Cuando estamos ante una rotura fibrilar, lo principal a la hora de realizar un tratamiento es contar con un diagnóstico correcto, que haya descartado otras patologías musculares más leves. A continuación mostramos algunas pautas generales a seguir en base al grado de lesión, pero existen además otros tratamientos especializados y personalizados para cada paciente.
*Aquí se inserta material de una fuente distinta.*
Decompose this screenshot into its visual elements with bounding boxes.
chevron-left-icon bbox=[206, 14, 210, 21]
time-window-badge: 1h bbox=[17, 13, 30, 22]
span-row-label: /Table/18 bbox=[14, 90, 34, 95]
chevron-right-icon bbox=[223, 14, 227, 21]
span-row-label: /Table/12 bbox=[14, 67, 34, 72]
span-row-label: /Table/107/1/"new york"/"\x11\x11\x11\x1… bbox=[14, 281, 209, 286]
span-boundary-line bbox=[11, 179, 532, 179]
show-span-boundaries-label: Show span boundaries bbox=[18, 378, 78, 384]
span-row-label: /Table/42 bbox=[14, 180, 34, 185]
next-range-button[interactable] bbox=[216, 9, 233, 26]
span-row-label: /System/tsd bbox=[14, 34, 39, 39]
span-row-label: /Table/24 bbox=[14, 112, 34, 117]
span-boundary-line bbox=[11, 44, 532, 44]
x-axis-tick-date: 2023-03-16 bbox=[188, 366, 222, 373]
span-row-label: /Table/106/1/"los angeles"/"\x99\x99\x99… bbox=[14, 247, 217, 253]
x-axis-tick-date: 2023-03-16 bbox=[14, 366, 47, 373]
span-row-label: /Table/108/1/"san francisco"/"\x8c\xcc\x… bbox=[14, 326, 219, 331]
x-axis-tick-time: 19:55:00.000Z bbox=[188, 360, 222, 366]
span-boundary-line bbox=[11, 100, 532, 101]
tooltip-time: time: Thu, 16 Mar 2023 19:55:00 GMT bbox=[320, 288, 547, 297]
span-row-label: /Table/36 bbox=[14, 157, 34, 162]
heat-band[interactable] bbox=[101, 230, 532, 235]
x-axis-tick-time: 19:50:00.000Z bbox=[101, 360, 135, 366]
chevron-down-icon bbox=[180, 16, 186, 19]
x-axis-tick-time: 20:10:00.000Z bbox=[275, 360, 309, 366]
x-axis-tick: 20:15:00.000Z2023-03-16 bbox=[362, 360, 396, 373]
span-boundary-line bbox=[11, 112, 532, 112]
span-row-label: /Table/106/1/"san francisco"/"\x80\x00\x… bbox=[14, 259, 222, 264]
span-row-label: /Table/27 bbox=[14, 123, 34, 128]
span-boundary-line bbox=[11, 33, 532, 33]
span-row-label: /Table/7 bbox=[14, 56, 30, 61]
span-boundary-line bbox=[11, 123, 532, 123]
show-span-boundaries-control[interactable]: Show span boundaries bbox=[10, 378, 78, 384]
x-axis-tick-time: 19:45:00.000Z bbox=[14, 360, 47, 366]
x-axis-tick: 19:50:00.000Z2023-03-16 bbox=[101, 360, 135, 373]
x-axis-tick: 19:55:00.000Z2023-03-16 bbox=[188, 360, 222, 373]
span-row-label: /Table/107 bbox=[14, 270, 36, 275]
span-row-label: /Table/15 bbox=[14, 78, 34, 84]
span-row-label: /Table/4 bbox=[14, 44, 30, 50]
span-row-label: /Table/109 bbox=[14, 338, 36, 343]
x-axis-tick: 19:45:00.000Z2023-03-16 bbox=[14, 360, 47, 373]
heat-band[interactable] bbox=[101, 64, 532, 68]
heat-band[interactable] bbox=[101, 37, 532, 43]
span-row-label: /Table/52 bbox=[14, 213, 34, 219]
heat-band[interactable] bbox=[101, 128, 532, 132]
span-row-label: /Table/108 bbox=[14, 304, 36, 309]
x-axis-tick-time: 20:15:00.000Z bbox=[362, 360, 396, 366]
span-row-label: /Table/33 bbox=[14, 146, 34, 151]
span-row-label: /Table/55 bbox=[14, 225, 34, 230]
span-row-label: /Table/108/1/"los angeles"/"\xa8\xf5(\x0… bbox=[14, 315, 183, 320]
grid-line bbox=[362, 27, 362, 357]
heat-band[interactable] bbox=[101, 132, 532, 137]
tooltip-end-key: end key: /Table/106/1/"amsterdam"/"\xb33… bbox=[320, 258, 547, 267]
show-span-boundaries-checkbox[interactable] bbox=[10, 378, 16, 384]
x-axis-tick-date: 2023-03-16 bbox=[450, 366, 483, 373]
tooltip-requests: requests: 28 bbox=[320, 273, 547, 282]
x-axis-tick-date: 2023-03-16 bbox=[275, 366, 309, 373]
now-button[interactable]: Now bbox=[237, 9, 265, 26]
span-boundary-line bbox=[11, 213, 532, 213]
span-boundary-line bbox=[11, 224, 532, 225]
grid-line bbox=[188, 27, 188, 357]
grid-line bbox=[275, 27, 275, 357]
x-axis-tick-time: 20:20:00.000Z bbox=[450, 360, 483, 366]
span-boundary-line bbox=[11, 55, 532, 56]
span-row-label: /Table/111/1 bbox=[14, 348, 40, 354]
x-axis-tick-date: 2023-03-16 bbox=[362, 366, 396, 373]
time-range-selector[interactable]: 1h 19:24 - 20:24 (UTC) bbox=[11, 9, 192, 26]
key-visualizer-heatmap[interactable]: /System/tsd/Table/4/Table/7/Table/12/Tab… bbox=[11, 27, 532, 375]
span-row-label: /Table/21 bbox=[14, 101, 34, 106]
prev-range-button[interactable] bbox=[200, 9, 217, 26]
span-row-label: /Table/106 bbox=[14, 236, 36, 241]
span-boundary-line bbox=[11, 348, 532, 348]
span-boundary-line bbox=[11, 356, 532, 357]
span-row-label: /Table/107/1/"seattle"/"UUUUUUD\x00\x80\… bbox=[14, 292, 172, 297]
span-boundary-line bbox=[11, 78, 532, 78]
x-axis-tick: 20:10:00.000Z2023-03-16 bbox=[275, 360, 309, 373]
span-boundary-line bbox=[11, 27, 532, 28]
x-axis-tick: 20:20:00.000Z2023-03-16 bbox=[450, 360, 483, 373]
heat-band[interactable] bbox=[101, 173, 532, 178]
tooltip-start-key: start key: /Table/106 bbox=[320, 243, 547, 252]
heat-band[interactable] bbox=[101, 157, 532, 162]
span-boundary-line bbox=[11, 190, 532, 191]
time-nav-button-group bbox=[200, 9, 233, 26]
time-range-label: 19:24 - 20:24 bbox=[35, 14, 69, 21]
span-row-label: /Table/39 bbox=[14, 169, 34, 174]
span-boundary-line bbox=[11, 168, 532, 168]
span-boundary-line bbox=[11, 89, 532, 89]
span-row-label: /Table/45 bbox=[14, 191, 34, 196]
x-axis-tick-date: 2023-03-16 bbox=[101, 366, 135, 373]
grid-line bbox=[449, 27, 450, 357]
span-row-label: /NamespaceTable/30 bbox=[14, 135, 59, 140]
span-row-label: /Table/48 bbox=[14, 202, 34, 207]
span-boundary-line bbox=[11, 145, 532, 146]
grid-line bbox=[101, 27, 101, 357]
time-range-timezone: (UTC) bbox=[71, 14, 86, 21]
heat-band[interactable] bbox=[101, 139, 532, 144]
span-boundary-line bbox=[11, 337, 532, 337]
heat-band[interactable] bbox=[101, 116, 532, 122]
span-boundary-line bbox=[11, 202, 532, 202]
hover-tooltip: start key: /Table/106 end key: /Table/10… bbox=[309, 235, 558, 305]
  1. Fase aguda, destrucción
Durante las primeras horas tras la lesión habrá una reacción inflamatoria del propio músculo. El reposo es uno de los puntos más importantes para esta recuperación, así como la aplicación de hielo cada 2 horas durante 10-15 minutos. Mediante un vendaje de compresión nos ayudará a recuperar la zona.  Lo más difícil pero a la vez más importante para la recuperación, es la descarga, la zona debe estar sin apoyar o con la menor actividad posible.  
  1. Fase de reparación
Una vez reducida la inflamación, la aplicación de calor mejorará la condición trófica del músculo, facilitando el calentamiento de la zona previo al trabajo de movilización. El paciente podrá realizar estiramientos si se trata de una distinción que no llega al grado de rotura. Los masajes son otro de los puntos importantes en esta fase, con el empleo de técnicas poco agresivas, que  pueden resultar muy beneficiosas.
  1. Fase remodelación
Cuando sea necesario retomar la actividad, se incidirá en el fortalecimiento o potenciación muscular por medio de ejercicios, se comenzará con el trabajo excéntrico. También se deben de realizar estiramientos en la zona dañada y se puede aplicar de un vendaje funcional para así aumentar la seguridad en la actividad. El tiempo de recuperación varía desde los 20 días hasta los 3 meses dependiendo del grado de la lesión, el tratamiento recibido y de las características propias del paciente como la capacidad de regeneración, el tipo y tamaño de la rotura muscular o el tratamiento recibido.